• **To do**: With no images included, output each entry below exactly as it appears.
Data shown Start Marker
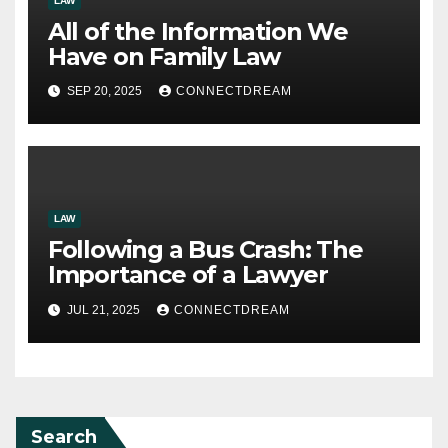
LAW
All of the Information We
Have on Family Law
SEP 20, 2025
CONNECTDREAM
LAW
Following a Bus Crash: The
Importance of a Lawyer
JUL 21, 2025
CONNECTDREAM
Search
Data shown End Marker
• **Problem solution**:
LAW
All of the Information We
Have on Family Law
SEP 20, 2025
CONNECTDREAM
LAW
Following a Bus Crash: The
Importance of a Lawyer
JUL 21, 2025
CONNECTDREAM
Search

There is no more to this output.